Eating with the a gastric balloon in you stomach can take some getting used to. It will be different from how you’re used to eating…which is really the whole point of gastric balloon weight loss – learn to eat healthier portion sizes and healthier foods for long term weight loss and healthier living. Although different, it doesn’t have to be overwhelming. A little bit of planning and preparation will get you going in the right direction and on your way to a slimmer, healthier you.
Once you’ve completed the first week or two of a liquid to semi-liquid diet, you’ll likely be cleared by your surgeon to progress to more solid foods. Meal prep is going to be a tremendous aid in keeping you on course. If you haven’t done it before, meal prepping simply involves setting aside some time once or twice a week to make meals for when you’re too tired or busy to cook.
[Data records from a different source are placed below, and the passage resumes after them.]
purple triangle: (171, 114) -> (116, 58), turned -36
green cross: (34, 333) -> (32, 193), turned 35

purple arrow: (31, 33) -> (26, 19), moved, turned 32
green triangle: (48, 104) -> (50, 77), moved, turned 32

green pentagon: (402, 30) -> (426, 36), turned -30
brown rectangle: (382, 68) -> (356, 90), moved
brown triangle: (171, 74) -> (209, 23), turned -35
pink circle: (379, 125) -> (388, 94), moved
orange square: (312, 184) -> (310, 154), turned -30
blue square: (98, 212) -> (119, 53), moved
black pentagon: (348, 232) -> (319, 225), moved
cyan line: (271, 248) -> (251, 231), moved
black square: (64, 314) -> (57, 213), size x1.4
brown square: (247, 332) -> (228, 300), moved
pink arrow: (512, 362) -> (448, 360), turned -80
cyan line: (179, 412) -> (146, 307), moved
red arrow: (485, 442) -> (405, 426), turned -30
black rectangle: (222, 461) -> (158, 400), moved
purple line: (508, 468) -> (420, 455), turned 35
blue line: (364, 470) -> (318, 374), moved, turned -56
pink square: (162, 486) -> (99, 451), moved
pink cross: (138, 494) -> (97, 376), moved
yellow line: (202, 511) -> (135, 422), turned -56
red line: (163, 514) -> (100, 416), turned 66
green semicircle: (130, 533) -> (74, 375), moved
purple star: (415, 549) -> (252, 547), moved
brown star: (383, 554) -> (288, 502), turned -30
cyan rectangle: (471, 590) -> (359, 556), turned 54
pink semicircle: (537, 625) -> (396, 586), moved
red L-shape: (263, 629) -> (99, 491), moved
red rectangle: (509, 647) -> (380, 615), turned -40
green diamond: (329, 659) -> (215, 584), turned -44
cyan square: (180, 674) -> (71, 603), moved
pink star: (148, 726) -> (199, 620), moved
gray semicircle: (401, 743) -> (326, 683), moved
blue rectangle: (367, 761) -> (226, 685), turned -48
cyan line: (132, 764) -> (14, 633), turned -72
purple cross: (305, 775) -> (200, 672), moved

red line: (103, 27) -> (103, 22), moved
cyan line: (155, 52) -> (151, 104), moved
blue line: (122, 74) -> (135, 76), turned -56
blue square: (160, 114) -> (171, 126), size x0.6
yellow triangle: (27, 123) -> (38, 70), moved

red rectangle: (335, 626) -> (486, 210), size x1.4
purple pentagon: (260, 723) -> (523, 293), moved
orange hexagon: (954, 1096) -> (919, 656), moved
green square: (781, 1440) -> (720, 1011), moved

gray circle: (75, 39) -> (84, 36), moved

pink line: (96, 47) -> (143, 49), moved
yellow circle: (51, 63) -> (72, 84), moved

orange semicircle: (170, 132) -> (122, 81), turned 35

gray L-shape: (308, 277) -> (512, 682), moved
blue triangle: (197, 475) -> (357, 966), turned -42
It’s like homemade TV dinners, ready and waiting for whenever you are. Meal prepping reduces the chance of poor eating decisions dictated by hunger and tiredness. If you don’t have a healthy meal waiting for you at home after work it can be tempting to just grab fast food because you’re hungry and don’t want to cook. Or if you don’t have something to take to lunch, guess how easy it is just go out to eat with coworkers and be tempted to eat something you’ll regret later? It’s very easy and we’ve all been there.
So, here are a few tips that can get you in the groove of meal prepping and keep your diet and healthy lifestyle on track:
Make Your Grocery List: Have fun and mix things up a bit but plan to get certain “staples” that will be easy to incorporate into any meal. Here are some we’ve found helpful to have handy:
- Egg whites
- Greek yogurt
- Sweet potatoes
- Fruits: soft fruits such as berries, bananas and other fruits if you can avoid the skins
- Vegetables that can be cooked well
- Protein Shakes
- Sugar free pudding
- Sugar free popsicles
- Sugar free gelatin
Cooking Time: Put your favorite show on or crank the tunes and have fun while cooking your food. Invest in some little plastic meal containers or mason jars to store your meals. Make them easy to just grab from the fridge or freezer.
- Marinate meats
- Bake, broil, grill, pan-cook or crock pot it
- Boil eggs
- Measure out ¼ cup of oats for overnight oatmeal
- Chop veggies to get them ready to steam or bake.
- Bake, microwave or mash sweet potatoes
- Cook rice or lentils
Measure Proper Portion Sizes: per meal
- 3 ounces of meat
- ½ cup of cooked veggies
- ¼ cup of starch
- 3-4 days in the fridge
- 2 months in the freezer
Some Pre-cooked Foods: to further help cut down on prepping.
- Rotisserie chicken
- Canned chicken, salmon or tuna
- Precooked shrimp
- Greek yogurt
- Steam in the bag veggies
- Microwavable brown rice
- Low sugar instant oatmeal
Just remember, plan ahead and have fun! You can do this!